İslam bilimcisi Rüştü Şardağ bu konuda ilginç örnekler vermektedir."Şeriat değişmez diye bir durum yoktur" der.Bunun için Kuran daki "Tanrı buyruklarını" örnek gösterir."Dinde zorlama yoktur...Ey Muhammed! sen ancak uyarıcısın...Kuran ancak aranızda doğru yola gitmeyi dileyene,alemlere bir öğüttür..." Devamla şunları belirtir.
"Şeriat kul hükümlerden oluştuğu içindir ki,islam dininde yetmişe aşkın mezhep oluşmuştur.Bunların şeriat anlayışları hep birbirinden farklıydı.Peygamberimizin üç halifesi müslümanlar eliyle öldürülmüştü.Abbas oğulları zamanında da Hz.Muhammed’in torunları mezardan çıkarılmış,iskeletleri yerlere çarpılmıştı.Dokuz çocuğunu öldürerek tahta geçen osmanlı padişahlarına da,daha mührünü yeni almış sadrazamların idamına da hep şeriat izin vermişti.Farklı tarihlerden hocalar 17. yüzyılda itibaren camilerde sopalarla birbirlerine şeriat adına saldırmışlardır."(aktaran A.Taner Kışlalı)
Şeriatın daha yığınca ilginç örnekleri vardır.Kadınların islam öncesi ilkel inançlardan kalma siyah çarşaflara büründürülmesi,özgürlüklerinin kısıtlanması,insanların halka taşlatılarak öldürülmesi,ellerinin ve ayaklarının çapraz kesilmesi gibi suçlara verilen cezaların ve uygulamaların çağımızın insan değerleriyle,toplumların aldığı psikololji ile hiçbir alakası olmadığı ortadadır.Kuşkusuz insanların,toplumların kültürel ahlak değerleri olacaktır.Burjuvazide olduğu gibi kadının farklı bir biçimde köleleştirilmesi,kişiliksizleştirilmesi,meta haline getirilmesi de bir seçenek ve kıstas olmayacaktır.Ancak onun özgür gelişimi,toplumsal etik içinde kendini geliştirme,ifade gücüne kavuşturma hakkı olmak zorundadır.

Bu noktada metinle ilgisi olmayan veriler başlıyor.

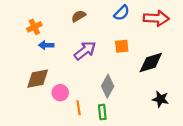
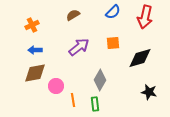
red arrow: (156, 18) -> (145, 17), turned 100
blue arrow: (46, 45) -> (35, 50), moved

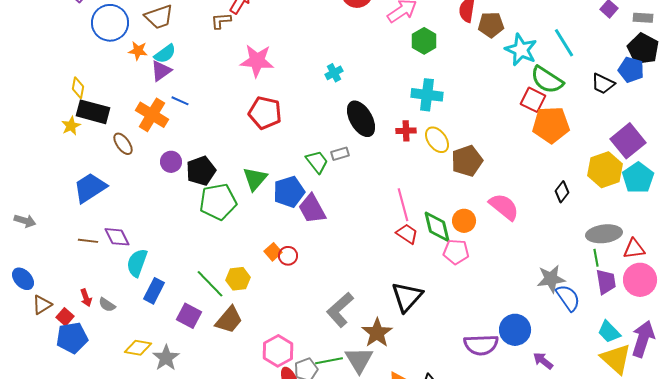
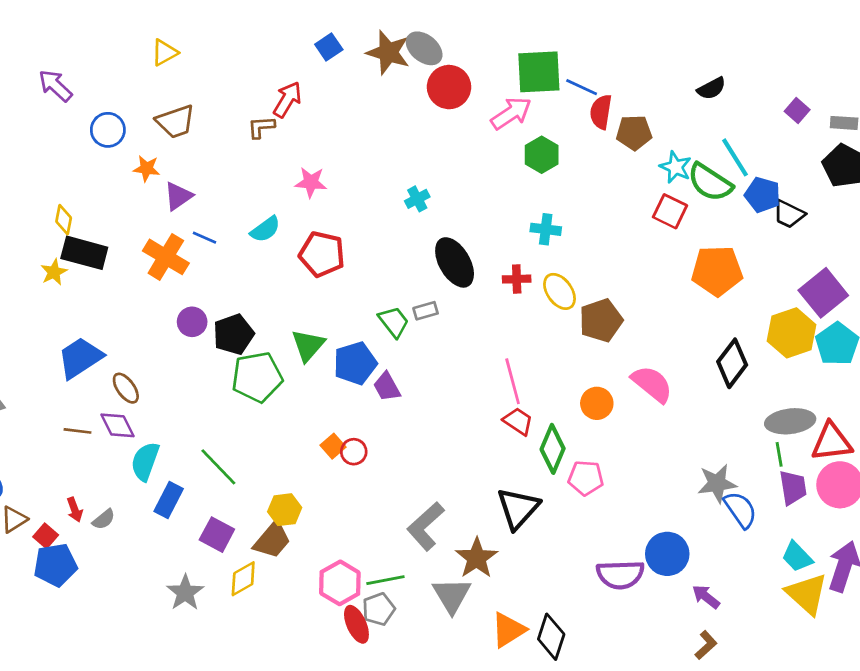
blue circle: (110, 23) -> (108, 130), size x0.7
cyan star: (521, 50) -> (676, 167), size x0.7
cyan semicircle: (165, 54) -> (265, 229), moved
pink star: (257, 61) -> (311, 182), size x0.7
blue pentagon: (631, 70) -> (763, 195), moved
green semicircle: (547, 80) -> (710, 182), moved
cyan cross: (427, 95) -> (546, 229), size x0.7
red square: (533, 100) -> (670, 211), moved
brown ellipse: (123, 144) -> (126, 388), moved
black diamond: (562, 192) -> (732, 363), size x1.6
purple trapezoid: (312, 209) -> (387, 387), size x0.7
green diamond: (437, 227) -> (553, 449), moved, turned 36
red triangle: (634, 249) -> (832, 442), size x1.4
pink pentagon: (456, 252) -> (586, 478), moved
yellow hexagon: (238, 279) -> (285, 510), moved
green line: (210, 284) -> (218, 467), moved
gray semicircle: (107, 305) -> (104, 519), turned -72
yellow diamond: (138, 348) -> (243, 579), moved, turned -40
green line: (329, 361) -> (385, 580), moved

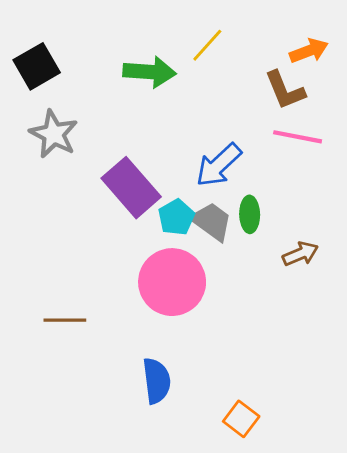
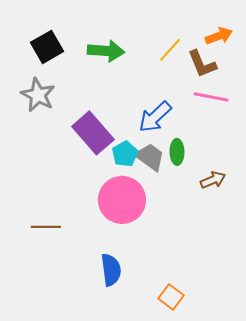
yellow line: (207, 45) -> (170, 50), moved
black square: (37, 66) -> (47, 47), moved

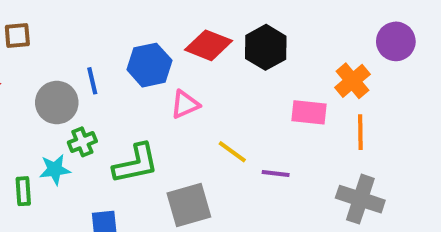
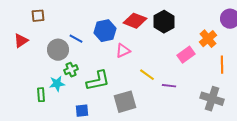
blue line: (92, 81) -> (76, 39), turned -48
pink rectangle: (309, 112) -> (186, 55), turned -42
orange line: (360, 132) -> (222, 65), moved

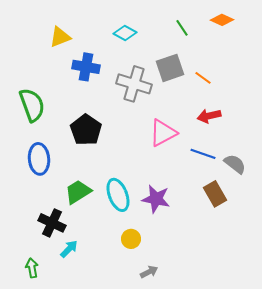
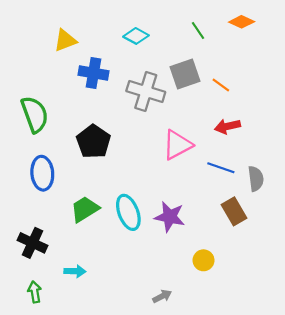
gray semicircle: (235, 164) -> (256, 179), turned 45
black cross: (52, 223) -> (32, 243), moved
yellow circle: (131, 239) -> (203, 260), moved
cyan arrow: (69, 249) -> (75, 271), turned 48

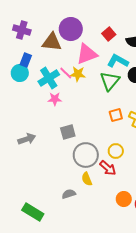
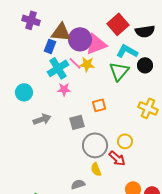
purple circle: (71, 29) -> (80, 39), moved
red square: (109, 34) -> (118, 24), size x1.5
blue rectangle: (26, 60) -> (50, 46), moved
cyan circle: (20, 73) -> (24, 92), moved
orange square: (116, 115) -> (99, 105), moved
gray arrow: (27, 139) -> (42, 119), moved

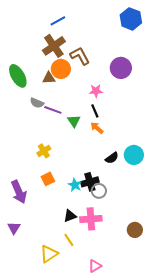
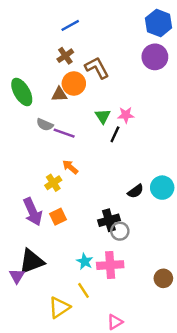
brown cross: (54, 46) -> (65, 56), size x0.6
purple circle: (121, 68) -> (155, 57), moved
pink star: (96, 91) -> (126, 115), moved
black line: (95, 111) -> (115, 134), turned 48
green triangle: (74, 121) -> (103, 116), moved
orange arrow: (97, 128) -> (70, 167), moved
cyan star: (75, 185) -> (85, 261), moved
purple arrow: (19, 192) -> (33, 212), moved
black triangle: (70, 216) -> (31, 261), moved, size x1.6

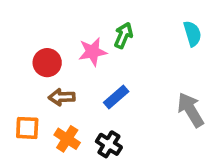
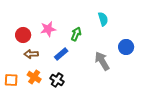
green arrow: (123, 35) -> (76, 34), moved
orange square: (27, 128) -> (11, 80), moved

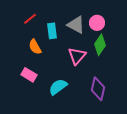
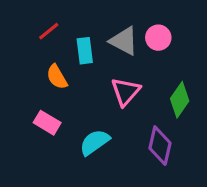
green diamond: (100, 45) -> (180, 100), moved

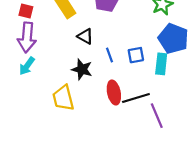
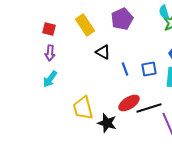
purple arrow: (27, 37) -> (50, 53), size x0.6
black star: (82, 69) -> (107, 123), moved
red ellipse: (114, 92) -> (129, 103), turned 70

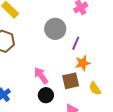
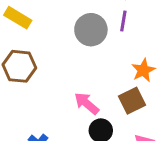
purple line: (76, 43) -> (123, 21), moved

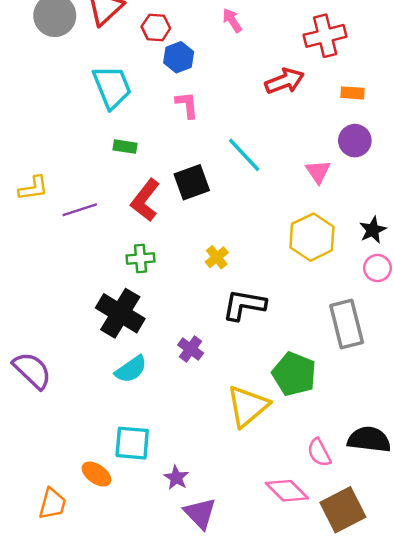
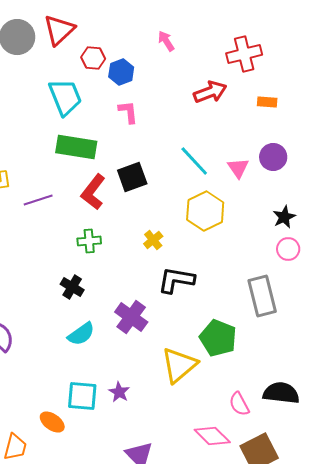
red hexagon: (156, 27) -> (93, 58), moved
purple circle: (355, 141) -> (273, 157), moved
green rectangle: (125, 147) -> (76, 147), size x2.0
cyan line: (244, 155) -> (194, 161), moved
yellow hexagon: (312, 237) -> (205, 211), moved
black cross: (120, 313) -> (72, 287), size x0.6
purple cross: (191, 349) -> (131, 317), size x1.5
purple star: (176, 478) -> (119, 392), moved

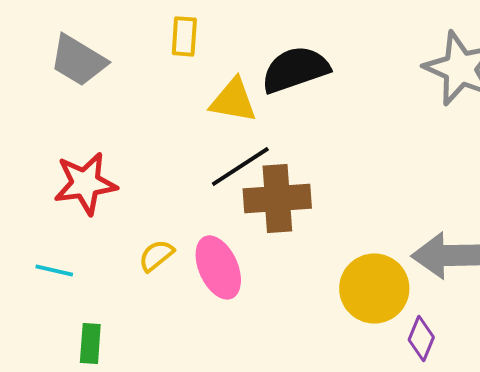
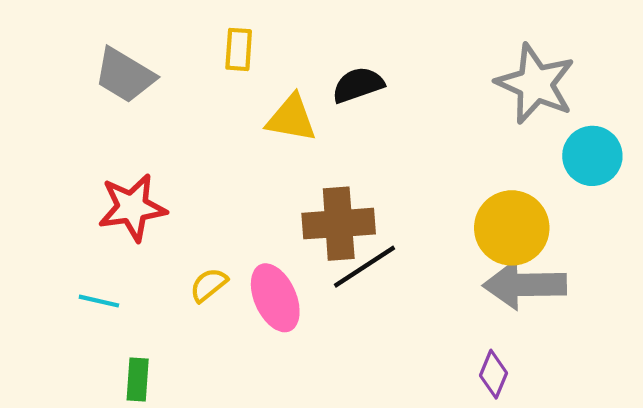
black semicircle: (295, 69) -> (358, 85), size x0.7
black line: (240, 166) -> (364, 267), moved
yellow circle: (374, 288) -> (512, 228), moved

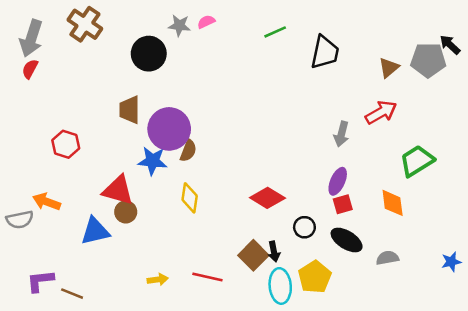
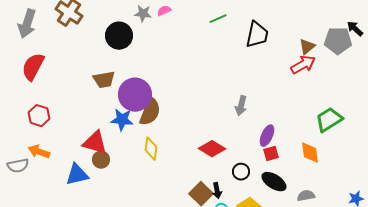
red semicircle: (30, 69) -> (33, 67), moved, size x1.8
brown trapezoid: (130, 110) -> (104, 80), turned -100
red arrow: (381, 112) -> (303, 65), moved
gray arrow: (341, 134) -> (241, 106), moved
red hexagon: (66, 144) -> (39, 116), moved
brown semicircle: (188, 151) -> (150, 112), size x1.6

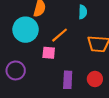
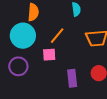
purple circle: (16, 70) -> (18, 66), moved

İslam dini demokratikleşecekse,kendini çağa uyarlayıp ve çağın gerisindeki tutumlardan ve "irtica-i" akılmarın merkezi olmaktan kurtaracaksa,öncelikle bu noktalardan başlamak zorundadır.Çünkü çağımız başta dinsel inançlar ve yaşam biçimleri olmak üzere hangi düzeyde olursa olsun tüm yapılanmaları kendilerini yenilemlerini zorunlu kılmaktadır.Bu durum çağın bir gereği ve ihtiyacı olarak ortaya çıkmıştır.Kendini var etmek,sürdürmek isteyen her inanç sistemi,düşünce ve ideolojik yapılanma kendini mutlak bu ihtiyaç doğrultusunda şekillendirmeli ve yeni bir biçime ve niteliğe kavuşturmalıdır.Bu anlamda islamiyetinde kendi demokratik yönlerini açığa çıkarması,toplumsal gerçekliğe kendini yeniden uyarlaması bir zorunluluk olmaktadır.Demokratikleşmenin çağın istemlerine,toplumsal sorunların çözümüne ve günümüzün gereklerine kendini uyarlamadır.İslam dini bunu yapmak bu doğrultuda kendini yapılandırmak ve demokrasiyi sindirmek zorundadır.